Debate or not, companies are moving forward. Businesses are increasingly compensating for the greenhouse gas pollution they create by paying to reduce emissions elsewhere. Planktos Inc. and Climos, the two US companies that are pursuing iron seeding projects, could make millions by selling these credits.

Planktos, based in San Francisco, had planned to release up to 100 tons of iron in the Pacific Ocean 350 miles west of the Galapagos Islands. In May, it was told by the US Environmental Protection Agency that if it were using a US flagged ship, it might need a permit under the Ocean Dumping Act. Planktos postponed the plan.
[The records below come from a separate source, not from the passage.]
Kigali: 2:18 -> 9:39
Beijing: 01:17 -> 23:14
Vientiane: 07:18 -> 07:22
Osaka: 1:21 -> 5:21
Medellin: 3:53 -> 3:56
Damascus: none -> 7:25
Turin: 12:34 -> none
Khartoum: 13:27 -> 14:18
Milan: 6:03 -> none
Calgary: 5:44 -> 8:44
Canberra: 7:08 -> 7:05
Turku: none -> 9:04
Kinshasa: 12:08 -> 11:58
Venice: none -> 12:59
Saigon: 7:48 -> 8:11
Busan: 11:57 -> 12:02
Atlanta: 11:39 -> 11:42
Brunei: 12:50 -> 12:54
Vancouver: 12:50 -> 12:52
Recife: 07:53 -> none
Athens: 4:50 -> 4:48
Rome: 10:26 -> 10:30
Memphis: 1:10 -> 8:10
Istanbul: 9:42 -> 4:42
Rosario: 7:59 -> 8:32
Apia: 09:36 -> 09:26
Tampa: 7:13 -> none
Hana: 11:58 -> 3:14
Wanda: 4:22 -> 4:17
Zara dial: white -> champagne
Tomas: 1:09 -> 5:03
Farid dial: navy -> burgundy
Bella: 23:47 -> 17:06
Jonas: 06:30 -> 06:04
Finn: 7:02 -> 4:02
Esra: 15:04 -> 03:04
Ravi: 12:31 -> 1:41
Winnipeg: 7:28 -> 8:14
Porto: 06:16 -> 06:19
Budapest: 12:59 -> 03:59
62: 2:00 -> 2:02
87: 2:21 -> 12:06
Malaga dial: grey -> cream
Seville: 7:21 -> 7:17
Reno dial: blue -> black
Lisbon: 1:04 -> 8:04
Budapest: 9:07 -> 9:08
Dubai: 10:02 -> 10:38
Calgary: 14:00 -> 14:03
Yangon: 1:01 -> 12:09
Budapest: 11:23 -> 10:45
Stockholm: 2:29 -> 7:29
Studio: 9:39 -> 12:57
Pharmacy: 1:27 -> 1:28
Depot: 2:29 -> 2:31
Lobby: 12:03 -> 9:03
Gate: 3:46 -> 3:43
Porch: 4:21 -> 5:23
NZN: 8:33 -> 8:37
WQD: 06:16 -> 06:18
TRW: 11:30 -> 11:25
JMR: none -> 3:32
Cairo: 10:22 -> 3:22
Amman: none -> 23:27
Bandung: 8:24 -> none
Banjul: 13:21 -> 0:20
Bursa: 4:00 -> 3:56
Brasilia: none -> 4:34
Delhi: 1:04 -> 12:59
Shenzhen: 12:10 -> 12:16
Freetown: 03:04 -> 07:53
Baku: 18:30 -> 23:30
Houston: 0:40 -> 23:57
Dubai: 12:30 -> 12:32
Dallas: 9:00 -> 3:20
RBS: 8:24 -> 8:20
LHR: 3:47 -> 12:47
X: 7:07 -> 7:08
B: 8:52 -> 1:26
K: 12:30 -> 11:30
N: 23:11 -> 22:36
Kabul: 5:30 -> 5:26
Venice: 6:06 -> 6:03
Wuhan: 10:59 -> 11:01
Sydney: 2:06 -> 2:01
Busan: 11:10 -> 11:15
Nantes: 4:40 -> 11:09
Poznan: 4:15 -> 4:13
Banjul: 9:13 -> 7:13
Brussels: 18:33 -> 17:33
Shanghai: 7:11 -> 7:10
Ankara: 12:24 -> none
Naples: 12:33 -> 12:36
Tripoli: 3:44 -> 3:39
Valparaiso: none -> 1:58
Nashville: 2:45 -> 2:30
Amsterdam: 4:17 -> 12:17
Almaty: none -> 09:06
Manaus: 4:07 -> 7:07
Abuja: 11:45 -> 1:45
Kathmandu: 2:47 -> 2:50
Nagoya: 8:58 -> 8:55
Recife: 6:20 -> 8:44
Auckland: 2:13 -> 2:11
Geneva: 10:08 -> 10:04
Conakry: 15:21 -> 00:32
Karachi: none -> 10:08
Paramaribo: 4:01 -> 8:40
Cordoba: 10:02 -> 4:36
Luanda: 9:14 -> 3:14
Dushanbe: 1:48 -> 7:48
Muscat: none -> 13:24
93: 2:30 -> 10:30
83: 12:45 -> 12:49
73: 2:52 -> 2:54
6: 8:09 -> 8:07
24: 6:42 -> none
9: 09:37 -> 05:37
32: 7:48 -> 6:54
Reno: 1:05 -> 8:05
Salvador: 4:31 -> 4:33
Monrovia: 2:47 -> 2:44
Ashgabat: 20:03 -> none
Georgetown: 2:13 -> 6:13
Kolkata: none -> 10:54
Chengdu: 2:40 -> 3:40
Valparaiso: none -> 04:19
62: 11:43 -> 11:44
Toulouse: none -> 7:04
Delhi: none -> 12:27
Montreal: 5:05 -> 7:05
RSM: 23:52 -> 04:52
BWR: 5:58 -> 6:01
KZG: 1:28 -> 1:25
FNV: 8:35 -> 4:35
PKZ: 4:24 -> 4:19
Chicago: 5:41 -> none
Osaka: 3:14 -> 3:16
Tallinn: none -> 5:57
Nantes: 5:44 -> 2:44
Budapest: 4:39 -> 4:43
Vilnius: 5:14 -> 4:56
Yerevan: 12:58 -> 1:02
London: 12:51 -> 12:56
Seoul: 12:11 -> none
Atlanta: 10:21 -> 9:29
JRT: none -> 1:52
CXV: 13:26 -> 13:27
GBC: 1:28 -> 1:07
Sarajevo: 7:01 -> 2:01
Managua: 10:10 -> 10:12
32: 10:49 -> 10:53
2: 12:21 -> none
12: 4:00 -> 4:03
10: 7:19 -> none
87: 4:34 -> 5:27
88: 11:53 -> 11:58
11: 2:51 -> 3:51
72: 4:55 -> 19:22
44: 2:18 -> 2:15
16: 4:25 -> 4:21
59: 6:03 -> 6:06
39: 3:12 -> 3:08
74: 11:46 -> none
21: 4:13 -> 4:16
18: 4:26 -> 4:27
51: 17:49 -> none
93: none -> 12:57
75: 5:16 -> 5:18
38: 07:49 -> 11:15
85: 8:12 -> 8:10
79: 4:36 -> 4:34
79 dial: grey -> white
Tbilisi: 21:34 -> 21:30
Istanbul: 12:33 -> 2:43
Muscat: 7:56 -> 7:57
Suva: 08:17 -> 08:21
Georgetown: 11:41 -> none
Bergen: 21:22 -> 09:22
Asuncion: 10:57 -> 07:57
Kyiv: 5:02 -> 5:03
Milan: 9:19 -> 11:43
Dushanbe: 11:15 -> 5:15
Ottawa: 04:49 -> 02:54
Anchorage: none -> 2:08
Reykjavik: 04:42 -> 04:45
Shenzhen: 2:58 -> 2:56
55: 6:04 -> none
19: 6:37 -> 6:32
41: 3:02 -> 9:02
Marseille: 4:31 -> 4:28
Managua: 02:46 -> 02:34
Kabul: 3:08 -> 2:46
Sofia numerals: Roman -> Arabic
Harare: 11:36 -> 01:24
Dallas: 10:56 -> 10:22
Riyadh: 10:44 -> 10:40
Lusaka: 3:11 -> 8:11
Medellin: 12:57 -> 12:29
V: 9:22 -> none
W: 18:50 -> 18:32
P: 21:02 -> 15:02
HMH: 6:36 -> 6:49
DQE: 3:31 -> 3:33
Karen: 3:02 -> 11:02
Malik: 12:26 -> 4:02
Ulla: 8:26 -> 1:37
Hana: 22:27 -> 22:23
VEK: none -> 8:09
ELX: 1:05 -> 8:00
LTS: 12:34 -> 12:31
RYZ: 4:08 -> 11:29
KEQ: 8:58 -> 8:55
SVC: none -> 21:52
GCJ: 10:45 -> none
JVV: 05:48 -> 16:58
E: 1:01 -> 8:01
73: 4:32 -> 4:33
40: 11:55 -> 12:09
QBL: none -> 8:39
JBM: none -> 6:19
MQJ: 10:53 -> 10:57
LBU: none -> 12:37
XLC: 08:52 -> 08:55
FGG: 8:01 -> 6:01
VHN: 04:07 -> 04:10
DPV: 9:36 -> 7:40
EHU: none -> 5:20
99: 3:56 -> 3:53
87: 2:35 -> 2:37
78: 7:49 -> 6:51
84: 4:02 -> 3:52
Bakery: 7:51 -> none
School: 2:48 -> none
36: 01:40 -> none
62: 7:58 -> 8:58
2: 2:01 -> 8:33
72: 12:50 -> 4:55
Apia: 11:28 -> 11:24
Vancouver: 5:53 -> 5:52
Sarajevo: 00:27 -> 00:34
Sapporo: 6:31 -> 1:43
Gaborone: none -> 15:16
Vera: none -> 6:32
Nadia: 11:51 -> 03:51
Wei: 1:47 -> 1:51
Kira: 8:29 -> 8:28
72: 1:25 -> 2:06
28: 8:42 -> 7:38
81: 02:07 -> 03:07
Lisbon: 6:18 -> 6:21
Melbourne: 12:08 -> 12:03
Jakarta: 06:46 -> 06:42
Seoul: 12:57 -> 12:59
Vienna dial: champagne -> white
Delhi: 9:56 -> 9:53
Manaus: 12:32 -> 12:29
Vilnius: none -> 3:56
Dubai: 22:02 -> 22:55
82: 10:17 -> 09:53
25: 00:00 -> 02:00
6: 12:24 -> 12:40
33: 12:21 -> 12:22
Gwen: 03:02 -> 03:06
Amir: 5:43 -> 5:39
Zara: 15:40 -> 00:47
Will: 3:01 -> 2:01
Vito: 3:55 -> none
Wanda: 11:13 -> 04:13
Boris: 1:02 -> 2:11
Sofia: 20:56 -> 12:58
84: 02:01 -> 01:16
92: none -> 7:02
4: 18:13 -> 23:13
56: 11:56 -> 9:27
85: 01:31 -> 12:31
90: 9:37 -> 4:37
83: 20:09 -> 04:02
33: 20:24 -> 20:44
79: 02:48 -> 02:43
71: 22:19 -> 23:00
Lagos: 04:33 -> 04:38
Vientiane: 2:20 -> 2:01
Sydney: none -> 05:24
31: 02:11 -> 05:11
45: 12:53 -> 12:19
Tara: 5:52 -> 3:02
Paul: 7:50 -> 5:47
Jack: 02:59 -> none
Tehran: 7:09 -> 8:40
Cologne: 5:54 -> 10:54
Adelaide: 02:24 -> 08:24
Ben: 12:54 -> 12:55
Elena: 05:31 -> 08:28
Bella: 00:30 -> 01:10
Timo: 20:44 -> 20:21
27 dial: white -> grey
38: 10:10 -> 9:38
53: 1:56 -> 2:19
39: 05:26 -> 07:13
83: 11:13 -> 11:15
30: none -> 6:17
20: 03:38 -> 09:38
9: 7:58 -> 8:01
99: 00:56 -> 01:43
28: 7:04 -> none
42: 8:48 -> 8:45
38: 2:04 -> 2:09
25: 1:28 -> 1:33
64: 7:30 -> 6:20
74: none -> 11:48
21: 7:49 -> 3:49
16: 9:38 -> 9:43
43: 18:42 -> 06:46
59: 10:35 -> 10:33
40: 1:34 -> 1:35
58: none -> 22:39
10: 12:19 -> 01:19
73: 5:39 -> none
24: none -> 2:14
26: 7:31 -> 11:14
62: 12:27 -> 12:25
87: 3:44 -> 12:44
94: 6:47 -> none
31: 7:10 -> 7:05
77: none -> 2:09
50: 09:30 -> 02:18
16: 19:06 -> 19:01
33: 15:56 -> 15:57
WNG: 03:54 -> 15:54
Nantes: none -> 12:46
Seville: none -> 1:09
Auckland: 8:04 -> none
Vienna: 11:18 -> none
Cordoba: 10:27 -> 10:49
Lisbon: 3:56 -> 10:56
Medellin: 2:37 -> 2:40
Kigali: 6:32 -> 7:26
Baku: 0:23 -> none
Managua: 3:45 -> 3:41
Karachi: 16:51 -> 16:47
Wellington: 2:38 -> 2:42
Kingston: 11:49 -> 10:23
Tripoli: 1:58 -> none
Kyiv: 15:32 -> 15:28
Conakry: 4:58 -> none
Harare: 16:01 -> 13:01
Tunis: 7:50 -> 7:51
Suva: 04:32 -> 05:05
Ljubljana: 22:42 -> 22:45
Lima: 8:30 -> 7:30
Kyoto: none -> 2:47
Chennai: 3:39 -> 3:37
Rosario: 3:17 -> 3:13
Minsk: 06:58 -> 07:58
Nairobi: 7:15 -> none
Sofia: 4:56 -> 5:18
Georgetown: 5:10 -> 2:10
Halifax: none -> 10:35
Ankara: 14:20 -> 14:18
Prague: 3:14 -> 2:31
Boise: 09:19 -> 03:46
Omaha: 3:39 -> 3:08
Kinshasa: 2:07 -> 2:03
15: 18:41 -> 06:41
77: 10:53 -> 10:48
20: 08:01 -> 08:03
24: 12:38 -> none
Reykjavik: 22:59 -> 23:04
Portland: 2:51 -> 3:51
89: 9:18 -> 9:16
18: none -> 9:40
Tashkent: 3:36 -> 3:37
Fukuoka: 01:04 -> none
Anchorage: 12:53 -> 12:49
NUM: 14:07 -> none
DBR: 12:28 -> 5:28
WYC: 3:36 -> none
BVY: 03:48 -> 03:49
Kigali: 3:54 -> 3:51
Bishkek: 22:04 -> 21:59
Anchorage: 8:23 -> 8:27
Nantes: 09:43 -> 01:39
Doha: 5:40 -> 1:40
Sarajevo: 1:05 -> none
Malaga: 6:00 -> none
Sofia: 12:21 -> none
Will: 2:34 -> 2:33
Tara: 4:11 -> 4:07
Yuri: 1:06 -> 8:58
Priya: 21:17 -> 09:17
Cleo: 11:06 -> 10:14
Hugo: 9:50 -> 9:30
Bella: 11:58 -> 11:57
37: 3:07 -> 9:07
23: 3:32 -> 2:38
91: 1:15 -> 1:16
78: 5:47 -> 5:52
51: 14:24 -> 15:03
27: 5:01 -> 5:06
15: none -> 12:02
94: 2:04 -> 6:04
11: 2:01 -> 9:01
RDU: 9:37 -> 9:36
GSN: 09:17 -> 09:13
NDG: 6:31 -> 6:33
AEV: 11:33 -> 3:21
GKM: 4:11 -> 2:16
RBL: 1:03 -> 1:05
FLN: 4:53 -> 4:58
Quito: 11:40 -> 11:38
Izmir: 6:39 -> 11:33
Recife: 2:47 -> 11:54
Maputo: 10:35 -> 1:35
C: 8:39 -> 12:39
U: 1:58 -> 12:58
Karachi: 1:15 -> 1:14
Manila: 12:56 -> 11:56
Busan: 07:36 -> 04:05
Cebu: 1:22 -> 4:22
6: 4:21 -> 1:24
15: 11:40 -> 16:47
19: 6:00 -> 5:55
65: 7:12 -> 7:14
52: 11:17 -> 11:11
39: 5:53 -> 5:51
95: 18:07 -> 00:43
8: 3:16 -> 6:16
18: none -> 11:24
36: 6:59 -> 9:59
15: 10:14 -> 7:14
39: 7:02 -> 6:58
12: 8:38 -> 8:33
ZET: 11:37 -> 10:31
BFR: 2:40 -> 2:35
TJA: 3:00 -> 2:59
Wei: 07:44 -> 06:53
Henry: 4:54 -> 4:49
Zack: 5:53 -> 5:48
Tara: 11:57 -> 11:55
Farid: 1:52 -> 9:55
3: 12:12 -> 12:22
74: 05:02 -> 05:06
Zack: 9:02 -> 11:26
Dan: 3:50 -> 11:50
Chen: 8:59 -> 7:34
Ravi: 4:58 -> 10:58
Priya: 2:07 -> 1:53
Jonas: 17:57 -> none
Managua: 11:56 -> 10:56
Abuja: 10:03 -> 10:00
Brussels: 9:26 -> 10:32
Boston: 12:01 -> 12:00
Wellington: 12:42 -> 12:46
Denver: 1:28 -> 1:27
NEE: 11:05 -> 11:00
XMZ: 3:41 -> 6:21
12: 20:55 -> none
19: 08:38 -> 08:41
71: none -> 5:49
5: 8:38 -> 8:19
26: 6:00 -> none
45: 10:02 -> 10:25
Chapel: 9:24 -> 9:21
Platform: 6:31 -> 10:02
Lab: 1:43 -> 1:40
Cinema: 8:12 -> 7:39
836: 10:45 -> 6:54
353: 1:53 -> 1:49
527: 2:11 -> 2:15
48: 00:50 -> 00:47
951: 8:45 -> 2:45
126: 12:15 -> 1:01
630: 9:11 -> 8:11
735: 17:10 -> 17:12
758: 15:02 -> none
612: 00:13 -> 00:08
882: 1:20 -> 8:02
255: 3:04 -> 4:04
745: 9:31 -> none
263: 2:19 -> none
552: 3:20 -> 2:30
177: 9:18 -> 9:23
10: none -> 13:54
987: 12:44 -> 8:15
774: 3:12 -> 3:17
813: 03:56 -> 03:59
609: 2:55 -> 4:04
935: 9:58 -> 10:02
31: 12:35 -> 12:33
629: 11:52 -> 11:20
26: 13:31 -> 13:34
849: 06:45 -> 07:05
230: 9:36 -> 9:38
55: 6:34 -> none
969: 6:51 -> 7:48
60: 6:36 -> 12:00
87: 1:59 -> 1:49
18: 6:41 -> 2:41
Officials from Climos, also in San Francisco, said they do not plan any large iron seeding trips within the next year. At the conference, they said they are working with scientists to create a "best practice" blueprint before moving forward.

But some conference participants said a key problem still remains: There is no regulatory scheme to verify how much carbon makes it to the ocean depths nor to ensure that iron-seeding companies are not harming the environment.

While the United States could require a US-flagged ship to conduct an environmental review of any iron seeding project, a company could merely re-flag the vessel from a country that is unlikely to require the same. An international anti-dumping treaty known as the London Convention issued a statement of concern in June about iron fertilization, calling for more research.

"These types of proposals are multiplying around the world, and there is no structure in place to evaluate if any of them work," said Lisa Speer, director of the water and oceans program for the Natural Resources Defense Council who attended the meeting. "People are going after these gigantic projects without any thoughtful, rational process."